The Canes Baseball Christmas Project, which began in 2008, strives to provide a joyous occasion for local families in need.

"Christmastime, everybody says it's the season of giving and we wanted to give back to the community so we started that," Cartersville coach Stuart Chester said of the project. "We live off the community and the support that they give us financially ... coming out to the baseball games and coming to all athletic functions at Cartersville High School really. It's just a [direction] we decided to go to help give back to the community.

"I know there's a lot of different avenues and things you can do, but this is just one way."

When the program began, Purple Hurricane baseball players raised $25 each, but that number increased to $50 last December.

Chester stressed the importance of players actually earning the money through hard work.

"They go out and work and earn the money ... [they] don't ask mom or dad for it, and then we combine it together and we pick some less fortunate families and try to give 'em a good Christmas," the longtime Cartersville coach explained. "I think once they put forth the effort, they have a little more interest in the project. It means a little bit more to 'em once they see the money that they worked [for] and earned go [toward] a good cause."

The Canes had delivered Christmas gifts to families outside of the school during the first couple of years but will stay in-house with their gift-giving this year, their coach said.

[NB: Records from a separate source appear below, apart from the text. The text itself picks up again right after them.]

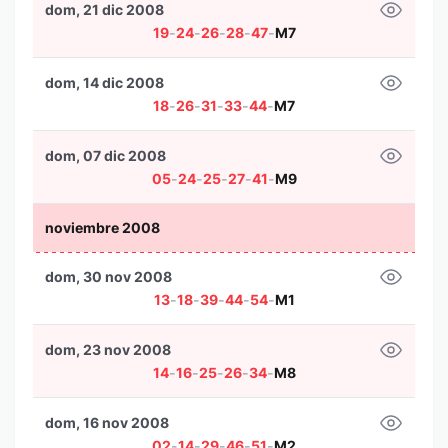
dom, 21 dic 2008
19
-
24
-
26
-
28
-
47
-
M7
dom, 14 dic 2008
18
-
26
-
31
-
33
-
44
-
M7
dom, 07 dic 2008
05
-
24
-
25
-
27
-
41
-
M9
noviembre 2008
dom, 30 nov 2008
13
-
18
-
39
-
44
-
54
-
M1
dom, 23 nov 2008
14
-
16
-
25
-
26
-
34
-
M8
dom, 16 nov 2008
02
-
14
-
29
-
46
-
51
-
M2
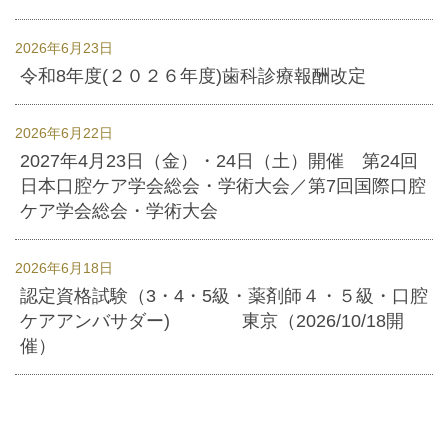
2026年6月23日
令和8年度(２０２６年度)歯科診療報酬改定
2026年6月22日
2027年4月23日（金）・24日（土）開催 第24回
日本口腔ケア学会総会・学術大会／第7回国際口腔
ケア学会総会・学術大会
2026年6月18日
認定資格試験（3・4・5級・薬剤師４・５級・口腔
ケアアンバサダー) 東京（2026/10/18開
催）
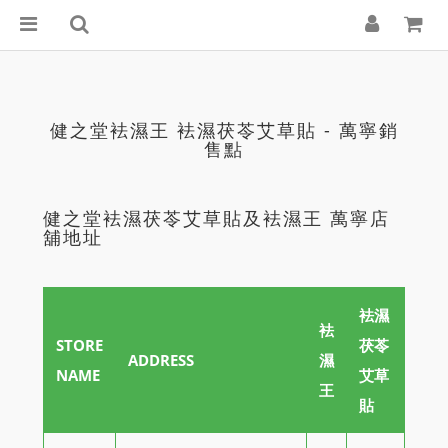
健之堂袪濕王 袪濕茯苓艾草貼 - 萬寧銷
售點
健之堂袪濕茯苓艾草貼及袪濕王 萬寧店
舖地址
袪濕
袪
STORE
茯苓
ADDRESS
濕
NAME
艾草
王
貼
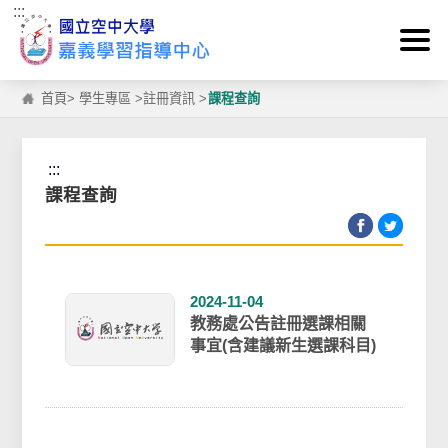
:::
跳到主要內容區塊
首頁
>
學生專區
>
註冊資訊
>
課程查詢
:::
課程查詢
2024-11-04
教務處公告註冊選課相關
事宜(含建議新生選課科目)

"In the past, we had gone outside our own school, but this year we made the decision to go and help some of the students in our own school building. Some of these students, they have in class, they walk by [them] in the hallway, and we see it as teachers," said Chester, who noted that his players have no idea which students they are helping. "It's just an opportunity to help somebody in your own home.

"They'll feel the difference, whether they see it or not."

That difference, he said, will be felt for years to come.

"The first time we did this three years ago, that was the highlight, really, of some the players' year. Even though we won a state championship, they'd still talk about showing up and seeing the smile of some of the kids' faces and some family that might get a hot meal at Christmas when otherwise they wouldn't," said Chester, whose team won back-to-back titles in 2008 and 2009. "This really doesn't have anything to do with baseball or for baseball, it's just an opportunity for those that are involved in baseball to do something good and they'll remember this -- state championship or no state championship, they'll remember changing peoples' lives forever."